13 dicembre 2009

La psicologa: un'ora al giorno, non prima di dormire

di Ilario Lombardo
Elisabetta Scala, pedagogista, coordinatrice nazionale del Moige ( Movimento italiano genitori ) e responsabile dell’Osservatorio sui media, 40 anni e 4 figli, con i videogiochi ha imparato a conviverci anzitutti per il suo ruolo di mamma. «Basta fissare delle regole», è la sua convinzione. E i primi ad averne assaggiato il decalogo ferreo sono stati proprio i suoi bambini, due maschi e due femmine. «Da noi, la regola principale è che si gioca ai videogiochi solo nel week-end».
Ci sono consigli pratici che date come associazione dei genitori?
«Limitare l’orario. Perché un’eccessiva esposizione incide sul bambino e sulla sua vita sociale: causa una perdita di concentrazione e può portare all’isolamento. Un’ora al giorno è più che sufficiente, meglio se spezzata in due mezz’ore. Poi durante la giornata ci sono momenti off- limits : evitare di giocare prima di andare a scuola, perché il ragazzo arriverebbe in aula distratto, e la sera prima di andare a dormire, perché compromette il sonno e il riposo».
L’accusa più frequente rivolta ai videogiochi è l’eccesso di violenza. Esiste davvero il rischio di emulazione?
«Il rischio c’è, soprattutto per i bambini più eccitabili o già predisposti. La sovraesposizione ad azioni virtuali cruente può confondere la dimensione del gioco con quella della realtà e può portare a compiere atti violenti come se si stesse ancora giocando. Il Moige è la prima associazione dei genitori entrata nella commissione del Pegi, che stabilisce l’età adeguata al prodotto. È una supervisione sui contenuti compiuta con le aziende più sensibili. Abbiamo anche fatto una campagna d’informazione, portando il teatro dei burattini nelle scuole per spiegare con uno strumento antico come usarne uno moderno».
Oggi si parla di edutainment: imparare giocando ai videogames che mettono in moto strategie cognitive. Cosa pensa della loro sperimentazione nelle aule accanto ai tradizionali libri?

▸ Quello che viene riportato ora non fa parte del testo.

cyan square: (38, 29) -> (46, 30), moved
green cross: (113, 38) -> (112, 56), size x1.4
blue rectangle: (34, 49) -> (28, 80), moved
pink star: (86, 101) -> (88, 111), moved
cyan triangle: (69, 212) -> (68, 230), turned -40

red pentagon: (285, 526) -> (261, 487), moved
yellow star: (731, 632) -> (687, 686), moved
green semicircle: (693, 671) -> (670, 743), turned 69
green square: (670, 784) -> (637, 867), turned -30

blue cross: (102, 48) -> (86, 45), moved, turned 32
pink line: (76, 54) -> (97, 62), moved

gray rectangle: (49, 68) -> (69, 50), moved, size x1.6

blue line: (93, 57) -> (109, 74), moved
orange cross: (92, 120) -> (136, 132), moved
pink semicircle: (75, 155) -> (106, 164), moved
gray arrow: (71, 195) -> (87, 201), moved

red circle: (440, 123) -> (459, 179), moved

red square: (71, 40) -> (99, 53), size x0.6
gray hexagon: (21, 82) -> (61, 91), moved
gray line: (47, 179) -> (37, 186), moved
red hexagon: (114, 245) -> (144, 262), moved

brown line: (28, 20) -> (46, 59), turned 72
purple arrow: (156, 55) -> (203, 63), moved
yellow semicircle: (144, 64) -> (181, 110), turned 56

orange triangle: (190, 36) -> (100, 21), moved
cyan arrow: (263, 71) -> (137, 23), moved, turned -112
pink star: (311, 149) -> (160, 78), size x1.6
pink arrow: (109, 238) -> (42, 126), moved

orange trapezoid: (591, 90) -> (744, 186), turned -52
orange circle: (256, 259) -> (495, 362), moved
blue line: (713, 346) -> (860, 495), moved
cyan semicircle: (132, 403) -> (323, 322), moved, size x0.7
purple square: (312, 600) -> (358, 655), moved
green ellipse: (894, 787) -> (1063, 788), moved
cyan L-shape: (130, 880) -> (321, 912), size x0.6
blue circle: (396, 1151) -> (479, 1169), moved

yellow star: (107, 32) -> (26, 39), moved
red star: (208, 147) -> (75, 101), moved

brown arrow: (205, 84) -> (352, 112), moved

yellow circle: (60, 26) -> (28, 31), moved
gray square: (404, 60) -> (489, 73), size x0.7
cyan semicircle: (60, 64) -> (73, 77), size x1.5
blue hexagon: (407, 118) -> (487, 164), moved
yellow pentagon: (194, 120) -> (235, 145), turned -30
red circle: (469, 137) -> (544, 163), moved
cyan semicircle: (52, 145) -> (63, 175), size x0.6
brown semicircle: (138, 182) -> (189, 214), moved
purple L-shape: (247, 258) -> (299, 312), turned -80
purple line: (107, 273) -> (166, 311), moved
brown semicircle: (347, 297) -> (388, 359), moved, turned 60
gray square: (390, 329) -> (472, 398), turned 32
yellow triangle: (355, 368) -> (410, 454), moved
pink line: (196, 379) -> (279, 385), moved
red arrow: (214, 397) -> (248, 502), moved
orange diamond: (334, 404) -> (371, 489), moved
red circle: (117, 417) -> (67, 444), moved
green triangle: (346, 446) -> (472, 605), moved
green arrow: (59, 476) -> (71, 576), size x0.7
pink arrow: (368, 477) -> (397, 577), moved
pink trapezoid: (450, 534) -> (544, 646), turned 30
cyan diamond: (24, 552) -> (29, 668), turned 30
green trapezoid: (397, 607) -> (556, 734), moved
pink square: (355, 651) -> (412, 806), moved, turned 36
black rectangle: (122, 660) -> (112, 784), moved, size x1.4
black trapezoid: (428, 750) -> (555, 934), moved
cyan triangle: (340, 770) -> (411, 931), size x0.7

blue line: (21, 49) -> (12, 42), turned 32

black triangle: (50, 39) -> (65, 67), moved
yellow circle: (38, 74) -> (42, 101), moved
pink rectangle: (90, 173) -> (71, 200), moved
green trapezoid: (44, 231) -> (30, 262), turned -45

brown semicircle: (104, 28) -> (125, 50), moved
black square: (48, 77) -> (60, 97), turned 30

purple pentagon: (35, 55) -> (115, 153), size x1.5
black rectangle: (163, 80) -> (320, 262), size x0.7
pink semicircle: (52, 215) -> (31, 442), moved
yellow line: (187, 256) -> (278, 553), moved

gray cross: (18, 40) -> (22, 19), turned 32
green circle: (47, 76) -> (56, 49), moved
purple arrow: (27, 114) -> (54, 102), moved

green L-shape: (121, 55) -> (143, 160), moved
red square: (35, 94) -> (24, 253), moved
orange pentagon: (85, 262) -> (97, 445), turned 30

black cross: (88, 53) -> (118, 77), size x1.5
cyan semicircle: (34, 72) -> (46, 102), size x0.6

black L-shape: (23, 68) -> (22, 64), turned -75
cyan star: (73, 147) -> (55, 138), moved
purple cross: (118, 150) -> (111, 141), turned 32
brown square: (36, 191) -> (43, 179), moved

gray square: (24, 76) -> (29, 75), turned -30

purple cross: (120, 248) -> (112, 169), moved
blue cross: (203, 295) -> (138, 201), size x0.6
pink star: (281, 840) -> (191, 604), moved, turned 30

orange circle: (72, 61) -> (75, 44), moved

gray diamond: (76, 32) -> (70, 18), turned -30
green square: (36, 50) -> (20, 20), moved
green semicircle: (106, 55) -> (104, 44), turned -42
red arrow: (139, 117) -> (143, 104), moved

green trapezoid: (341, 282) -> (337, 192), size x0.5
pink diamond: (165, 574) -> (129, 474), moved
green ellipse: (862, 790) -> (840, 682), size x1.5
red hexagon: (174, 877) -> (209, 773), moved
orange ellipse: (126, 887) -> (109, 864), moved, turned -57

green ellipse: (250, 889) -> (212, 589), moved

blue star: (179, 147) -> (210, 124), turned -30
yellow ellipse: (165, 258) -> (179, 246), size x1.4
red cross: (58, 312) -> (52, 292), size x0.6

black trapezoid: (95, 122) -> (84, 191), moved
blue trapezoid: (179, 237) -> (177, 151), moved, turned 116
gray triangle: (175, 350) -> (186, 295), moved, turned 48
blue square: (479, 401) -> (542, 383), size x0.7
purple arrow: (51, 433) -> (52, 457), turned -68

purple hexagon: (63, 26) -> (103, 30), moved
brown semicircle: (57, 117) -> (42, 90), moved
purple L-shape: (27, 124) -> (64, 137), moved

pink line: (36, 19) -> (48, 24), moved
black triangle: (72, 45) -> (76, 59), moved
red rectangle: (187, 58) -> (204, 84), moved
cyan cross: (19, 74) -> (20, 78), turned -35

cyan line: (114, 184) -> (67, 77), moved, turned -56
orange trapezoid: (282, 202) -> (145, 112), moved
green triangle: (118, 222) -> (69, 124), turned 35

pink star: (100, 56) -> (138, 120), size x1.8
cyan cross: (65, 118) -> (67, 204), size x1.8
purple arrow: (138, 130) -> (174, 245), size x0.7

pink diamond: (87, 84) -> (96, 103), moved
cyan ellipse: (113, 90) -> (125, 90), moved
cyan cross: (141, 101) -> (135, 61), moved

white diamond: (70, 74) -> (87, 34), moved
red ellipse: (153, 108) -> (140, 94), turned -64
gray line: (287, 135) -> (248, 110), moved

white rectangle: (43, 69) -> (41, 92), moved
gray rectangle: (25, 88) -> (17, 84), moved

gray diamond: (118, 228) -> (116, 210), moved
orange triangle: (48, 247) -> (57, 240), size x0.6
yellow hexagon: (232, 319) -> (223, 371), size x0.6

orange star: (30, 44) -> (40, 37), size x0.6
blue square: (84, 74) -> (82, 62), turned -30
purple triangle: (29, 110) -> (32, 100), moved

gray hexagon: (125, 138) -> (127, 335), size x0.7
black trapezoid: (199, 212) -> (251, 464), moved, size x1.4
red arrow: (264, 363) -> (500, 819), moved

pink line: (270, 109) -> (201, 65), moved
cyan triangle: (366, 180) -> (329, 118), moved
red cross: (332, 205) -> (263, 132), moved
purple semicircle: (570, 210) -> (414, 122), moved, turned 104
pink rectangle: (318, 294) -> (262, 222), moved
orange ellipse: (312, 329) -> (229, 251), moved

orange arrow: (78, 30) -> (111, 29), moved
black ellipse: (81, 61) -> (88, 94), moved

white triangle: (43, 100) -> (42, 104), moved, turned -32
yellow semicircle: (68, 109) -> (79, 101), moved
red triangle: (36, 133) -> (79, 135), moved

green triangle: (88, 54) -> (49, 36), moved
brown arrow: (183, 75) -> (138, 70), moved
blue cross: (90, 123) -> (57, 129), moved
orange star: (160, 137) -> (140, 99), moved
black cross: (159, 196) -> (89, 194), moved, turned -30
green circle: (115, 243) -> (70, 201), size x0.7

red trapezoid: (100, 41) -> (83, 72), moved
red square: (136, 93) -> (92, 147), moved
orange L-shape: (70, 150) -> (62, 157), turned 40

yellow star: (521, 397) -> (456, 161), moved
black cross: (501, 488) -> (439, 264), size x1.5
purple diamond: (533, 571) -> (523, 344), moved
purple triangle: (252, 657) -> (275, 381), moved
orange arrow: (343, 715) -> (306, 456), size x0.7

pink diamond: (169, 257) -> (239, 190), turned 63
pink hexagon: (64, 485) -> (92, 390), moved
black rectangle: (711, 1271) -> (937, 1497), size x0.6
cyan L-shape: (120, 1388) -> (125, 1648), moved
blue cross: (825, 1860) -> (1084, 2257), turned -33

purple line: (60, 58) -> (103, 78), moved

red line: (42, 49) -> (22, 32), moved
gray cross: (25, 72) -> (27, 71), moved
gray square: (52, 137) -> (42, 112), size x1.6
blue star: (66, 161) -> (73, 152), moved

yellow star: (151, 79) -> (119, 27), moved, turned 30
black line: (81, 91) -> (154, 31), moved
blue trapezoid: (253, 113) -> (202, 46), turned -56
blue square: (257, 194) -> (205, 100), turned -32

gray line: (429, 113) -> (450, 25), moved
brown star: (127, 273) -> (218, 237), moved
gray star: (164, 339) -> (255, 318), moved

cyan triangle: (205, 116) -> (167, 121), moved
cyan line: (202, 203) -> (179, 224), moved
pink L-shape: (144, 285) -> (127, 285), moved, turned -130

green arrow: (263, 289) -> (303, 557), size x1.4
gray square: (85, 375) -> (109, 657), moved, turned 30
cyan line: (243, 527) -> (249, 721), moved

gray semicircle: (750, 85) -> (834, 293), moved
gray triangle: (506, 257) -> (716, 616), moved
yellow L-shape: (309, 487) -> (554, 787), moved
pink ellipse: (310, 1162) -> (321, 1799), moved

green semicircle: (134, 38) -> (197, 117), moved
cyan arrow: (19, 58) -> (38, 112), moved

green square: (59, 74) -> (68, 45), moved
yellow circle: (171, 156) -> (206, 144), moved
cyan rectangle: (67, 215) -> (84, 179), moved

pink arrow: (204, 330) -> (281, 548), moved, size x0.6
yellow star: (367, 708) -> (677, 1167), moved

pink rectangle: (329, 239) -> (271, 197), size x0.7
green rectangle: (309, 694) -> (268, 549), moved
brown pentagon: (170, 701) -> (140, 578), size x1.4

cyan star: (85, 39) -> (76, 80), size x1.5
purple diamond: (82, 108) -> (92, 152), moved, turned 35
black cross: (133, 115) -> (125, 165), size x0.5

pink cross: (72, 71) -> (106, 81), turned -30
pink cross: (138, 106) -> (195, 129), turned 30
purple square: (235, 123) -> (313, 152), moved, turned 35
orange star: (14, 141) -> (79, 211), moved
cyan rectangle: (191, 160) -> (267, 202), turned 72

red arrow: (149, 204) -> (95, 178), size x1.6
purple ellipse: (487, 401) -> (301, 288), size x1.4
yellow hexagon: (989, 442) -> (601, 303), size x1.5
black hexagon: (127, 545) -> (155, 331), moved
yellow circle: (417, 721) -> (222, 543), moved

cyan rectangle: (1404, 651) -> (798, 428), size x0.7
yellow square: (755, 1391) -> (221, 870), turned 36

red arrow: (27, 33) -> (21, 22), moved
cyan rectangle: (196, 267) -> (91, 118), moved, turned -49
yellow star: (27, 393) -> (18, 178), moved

«Ci sono studi interessanti. E ben vengano quei giochi educativi che tolgono spazio ai più violenti. È vero che mettono in funzione le connessioni celebrali, ma è solo un ambito dell’intelligenza. Mentre in fase evolutiva è fondamentale che il bambino sviluppi l’intelligenza emotiva, relazionale e psico-motoria. Il videogioco, invece, è opposto al movimento. A parte i soliti eccessi americani, comunque fa piacere che si scovino nuove tecniche di apprendimento. Dobbiamo cercare nuovi stimoli anche perché è innegabile che gli insegnanti abbiano difficoltà a trovare mezzi comunicativi per superare la noia degli allievi. Però li affiancherei sempre ai libri. La lettura insegna il linguaggio e lascia spazio alla fantasia. Stimola la creatività. Cosa che non fanno le immagini prestabilite del videogioco».
Cosa devono fare i genitori?
«Non demonizzare i videogames, perché non possiamo tenere i ragazzi fuori dal loro mondo, che è tecnologico. Ma evitare l’abuso e utilizzare il sistema di classificazione per orientarsi nella scelta del videogioco a seconda dell’età dei figli. Poi tenere la console sotto controllo, in soggiorno, e giocare con loro».
Lei lo fa?
«Sì, mi diverte Buzz, il gioco a quiz musicali. Unisce tutta la famiglia».